[Dataset entries]
· · · ·
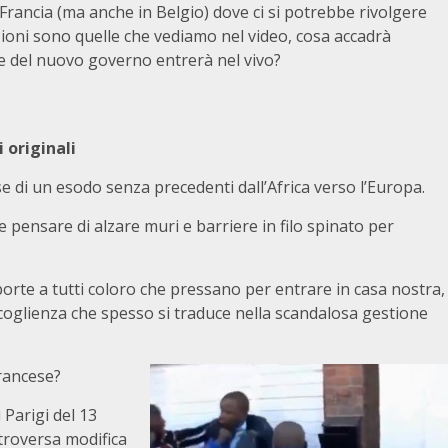
e Francia (ma anche in Belgio) dove ci si potrebbe rivolgere
azioni sono quelle che vediamo nel video, cosa accadrà
ne del nuovo governo entrerà nel vivo?
 originali
se di un esodo senza precedenti dall’Africa verso l’Europa.
pensare di alzare muri e barriere in filo spinato per
rte a tutti coloro che pressano per entrare in casa nostra,
ccoglienza che spesso si traduce nella scandalosa gestione
francese?
 Parigi del 13
troversa modifica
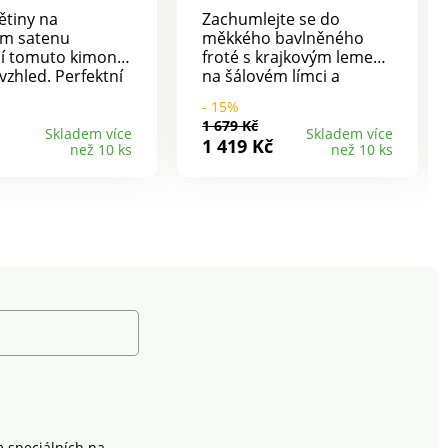
ětiny na
Zachumlejte se do
ém satenu
měkkého bavlněného
jí tomuto kimonu
froté s krajkovým lemem
vzhled. Perfektní
na šálovém límci a
mácí župan. S
manžetách! S páskem na
- 15%
na zavázání.
zavázání a kapsou.
1 679 Kč
ní satén. Lesklý
Skladem více
Skladem více
1 419 Kč
než 10 ks
než 10 ks
ětinový potisk.
í rukávy + pásek
ání. Přívětivé k
 + pohodlné.
m speciálních na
· · · ·
* **EXERCISE**
Write out the line containing "ětinový potisk." and every line after it through the end of the entries. Keep each one exactly as it is, and add nothing.

* **OUTPUT**
ětinový potisk.
í rukávy + pásek
ání. Přívětivé k
 + pohodlné.
m speciálních na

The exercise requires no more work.